• [Problem description] The answer must give back every line of the data exactly, with no pictures.

• [Dataset extract]
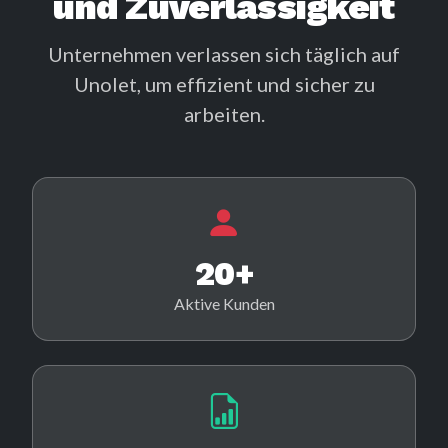
und Zuverlässigkeit
Unternehmen verlassen sich täglich auf
Unolet, um effizient und sicher zu
arbeiten.
20+
Aktive Kunden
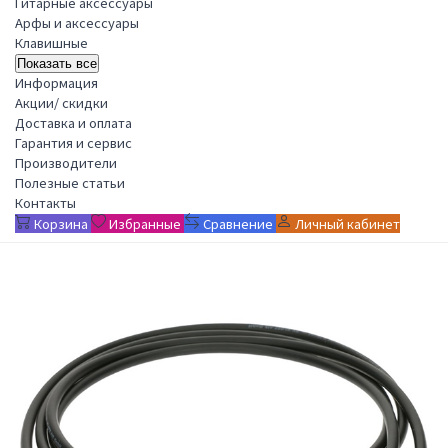
Гитарные аксессуары
Арфы и аксессуары
Клавишные
Показать все
Информация
Акции/ скидки
Доставка и оплата
Гарантия и сервис
Производители
Полезные статьи
Контакты
Корзина
Избранные
Сравнение
Личный кабинет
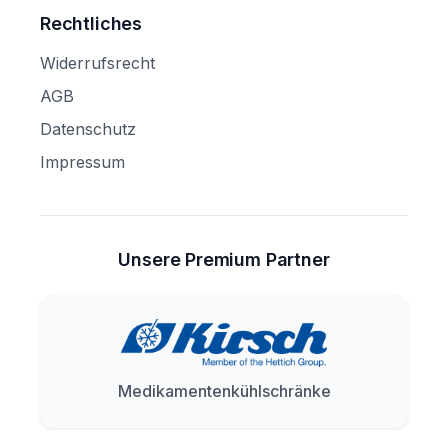
Rechtliches
Widerrufsrecht
AGB
Datenschutz
Impressum
Unsere Premium Partner
Medikamentenkühlschränke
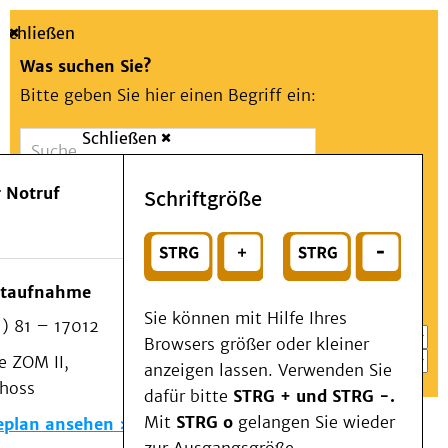
Schließen
Was suchen Sie?
Bitte geben Sie hier einen Begriff ein:
Schließen
Suche
Presse
Kontakt
Aa
Notfall
 Notruf
Schriftgröße
Menü
Suchen
Patienten & Besucher
oder
Kliniken/Institute/Zentren
Wählen Sie ein Thema für Ihren Schnelleinstieg
otaufnahme
Als Patient am UKD
Sie können mit Hilfe Ihres
) 81 – 17012
Beratung und Unterstützung
Browsers größer oder kleiner
 ZOM II,
Veranstaltungen
anzeigen lassen. Verwenden Sie
choss
Kommunikation im Medizinwesen (KIM)
dafür bitte
STRG + und STRG -.
Notfall
Mit
STRG o
gelangen Sie wieder
eplan ansehen
Forschung & Lehre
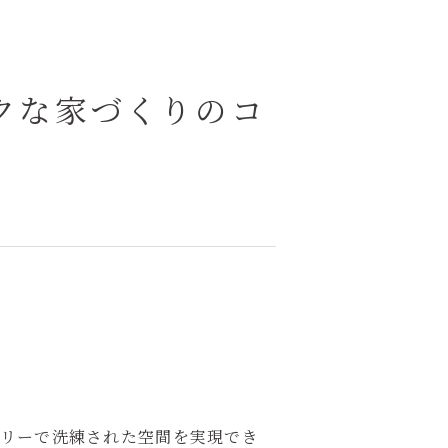
クな家づくりのコ
。
アリーで洗練された空間を実現でき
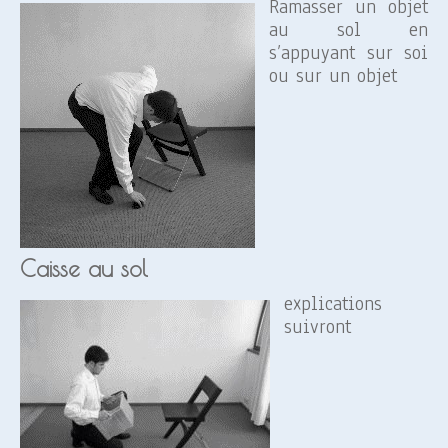
Ramasser un objet
au sol en
s’appuyant sur soi
ou sur un objet
Caisse au sol
explications
suivront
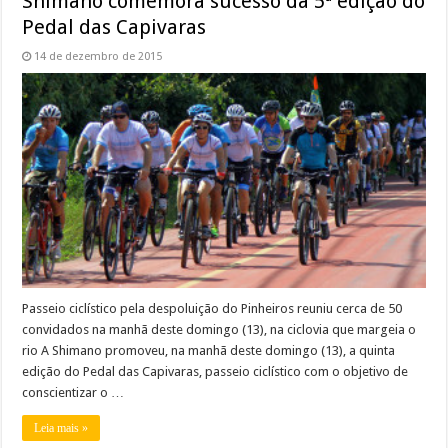
Shimano comemora sucesso da 5ª edição do
Pedal das Capivaras
14 de dezembro de 2015
Passeio ciclístico pela despoluição do Pinheiros reuniu cerca de 50
convidados na manhã deste domingo (13), na ciclovia que margeia o
rio A Shimano promoveu, na manhã deste domingo (13), a quinta
edição do Pedal das Capivaras, passeio ciclístico com o objetivo de
conscientizar o …
Leia mais »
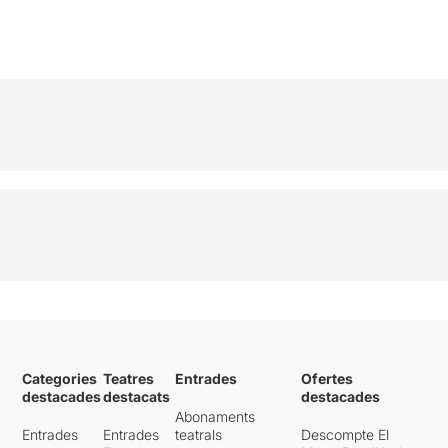
Categories
Teatres
Entrades
Ofertes
destacades
destacats
destacades
Abonaments
Entrades
Entrades
teatrals
Descompte El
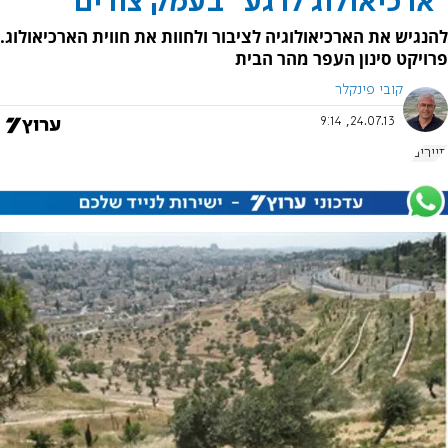
"ארכיאולוג לרגע" בעמק צורים
להנגיש את הארכיאולוגיה לציבור ולחוות את חווית הארכיאולוג.
פרויקט סינון העפר מהר הבית
קובי פינקלר
24.07.13, 9:14
תיירים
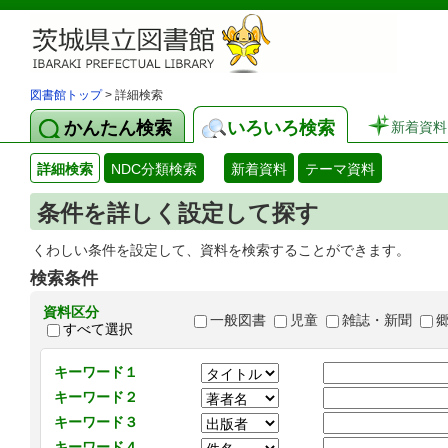
図書館トップ
> 詳細検索
かんたん検索
いろいろ検索
新着資料
詳細検索
NDC分類検索
新着資料
テーマ資料
条件を詳しく設定して探す
くわしい条件を設定して、資料を検索することができます。
検索条件
資料区分
一般図書
児童
雑誌・新聞
すべて選択
キーワード１
キーワード２
キーワード３
キーワード４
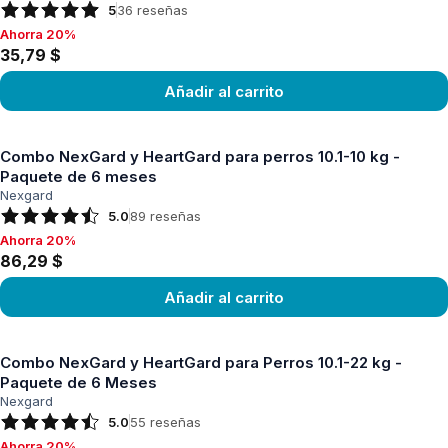
5
36
reseñas
Ahorra 20%
Ahorra 20%, 35,79 $
35,79 $
Añadir al carrito
Ver producto
Combo NexGard y HeartGard para perros 10.1-10 kg -
Paquete de 6 meses
Nexgard
5.0
89
reseñas
Ahorra 20%
Ahorra 20%, 86,29 $
86,29 $
Añadir al carrito
Ver producto
Combo NexGard y HeartGard para Perros 10.1-22 kg -
Paquete de 6 Meses
Nexgard
5.0
55
reseñas
Ahorra 20%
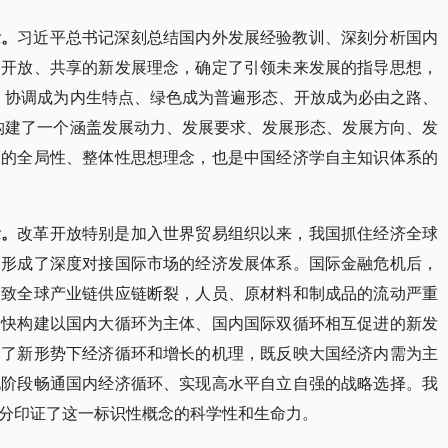
念。
习近平总书记深刻总结国内外发展经验教训、深刻分析国内
、开放、共享的新发展理念，确定了引领未来发展的指导思想，
、协调成为内生特点、绿色成为普遍形态、开放成为必由之路、
构建了一个涵盖发展动力、发展要求、发展形态、发展方向、发
义的全局性、整体性思想理念，也是中国经济学自主知识体系的
念。
改革开放特别是加入世界贸易组织以来，我国抓住经济全球
，形成了深度对接国际市场的经济发展体系。国际金融危机后，
导致全球产业链供应链断裂，人员、原材料和制成品的流动严重
加快构建以国内大循环为主体、国内国际双循环相互促进的新发
述了新形势下经济循环和增长的机理，既反映大国经济内需为主
现阶段畅通国内经济循环、实现高水平自立自强的战略选择。我
分印证了这一标识性概念的科学性和生命力。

• [Exercise response]
und Zuverlässigkeit
Unternehmen verlassen sich täglich auf
Unolet, um effizient und sicher zu
arbeiten.
20+
Aktive Kunden
Гитарные аксессуары
Арфы и аксессуары
Клавишные
Показать все
Информация
Акции/ скидки
Доставка и оплата
Гарантия и сервис
Производители
Полезные статьи
Контакты
Корзина
Избранные
Сравнение
Личный кабинет
Rechtliches
Widerrufsrecht
AGB
Datenschutz
Impressum
Unsere Premium Partner
Medikamentenkühlschränke
Schließen
Was suchen Sie?
Bitte geben Sie hier einen Begriff ein:
Schließen
Suche
Presse
Kontakt
Aa
Notfall
 Notruf
Schriftgröße
Menü
Suchen
Patienten & Besucher
oder
Kliniken/Institute/Zentren
Wählen Sie ein Thema für Ihren Schnelleinstieg
otaufnahme
Als Patient am UKD
Sie können mit Hilfe Ihres
) 81 – 17012
Beratung und Unterstützung
Browsers größer oder kleiner
 ZOM II,
Veranstaltungen
anzeigen lassen. Verwenden Sie
choss
Kommunikation im Medizinwesen (KIM)
dafür bitte
STRG + und STRG -.
Notfall
Mit
STRG o
gelangen Sie wieder
eplan ansehen
Forschung & Lehre
クな家づくりのコ
。
アリーで洗練された空間を実現でき
Ramasser un objet
au sol en
s’appuyant sur soi
ou sur un objet
Caisse au sol
explications
suivront
Shimano comemora sucesso da 5ª edição do
Pedal das Capivaras
14 de dezembro de 2015
Passeio ciclístico pela despoluição do Pinheiros reuniu cerca de 50
convidados na manhã deste domingo (13), na ciclovia que margeia o
rio A Shimano promoveu, na manhã deste domingo (13), a quinta
edição do Pedal das Capivaras, passeio ciclístico com o objetivo de
conscientizar o …
Leia mais »
Categories
Teatres
Entrades
Ofertes
destacades
destacats
destacades
Abonaments
Entrades
Entrades
teatrals
Descompte El
"ארכיאולוג לרגע" בעמק צורים
להנגיש את הארכיאולוגיה לציבור ולחוות את חווית הארכיאולוג.
פרויקט סינון העפר מהר הבית
קובי פינקלר
24.07.13, 9:14
תיירים
図書館トップ
> 詳細検索
かんたん検索
いろいろ検索
新着資料
詳細検索
NDC分類検索
新着資料
テーマ資料
条件を詳しく設定して探す
くわしい条件を設定して、資料を検索することができます。
検索条件
資料区分
一般図書
児童
雑誌・新聞
すべて選択
キーワード１
キーワード２
キーワード３
キーワード４
5
36
reseñas
Ahorra 20%
Ahorra 20%, 35,79 $
35,79 $
Añadir al carrito
Ver producto
Combo NexGard y HeartGard para perros 10.1-10 kg -
Paquete de 6 meses
Nexgard
5.0
89
reseñas
Ahorra 20%
Ahorra 20%, 86,29 $
86,29 $
Añadir al carrito
Ver producto
Combo NexGard y HeartGard para Perros 10.1-22 kg -
Paquete de 6 Meses
Nexgard
5.0
55
reseñas
Ahorra 20%
念。
习近平总书记深刻总结国内外发展经验教训、深刻分析国内
、开放、共享的新发展理念，确定了引领未来发展的指导思想，
、协调成为内生特点、绿色成为普遍形态、开放成为必由之路、
构建了一个涵盖发展动力、发展要求、发展形态、发展方向、发
义的全局性、整体性思想理念，也是中国经济学自主知识体系的
念。
改革开放特别是加入世界贸易组织以来，我国抓住经济全球
，形成了深度对接国际市场的经济发展体系。国际金融危机后，
导致全球产业链供应链断裂，人员、原材料和制成品的流动严重
加快构建以国内大循环为主体、国内国际双循环相互促进的新发
述了新形势下经济循环和增长的机理，既反映大国经济内需为主
现阶段畅通国内经济循环、实现高水平自立自强的战略选择。我
分印证了这一标识性概念的科学性和生命力。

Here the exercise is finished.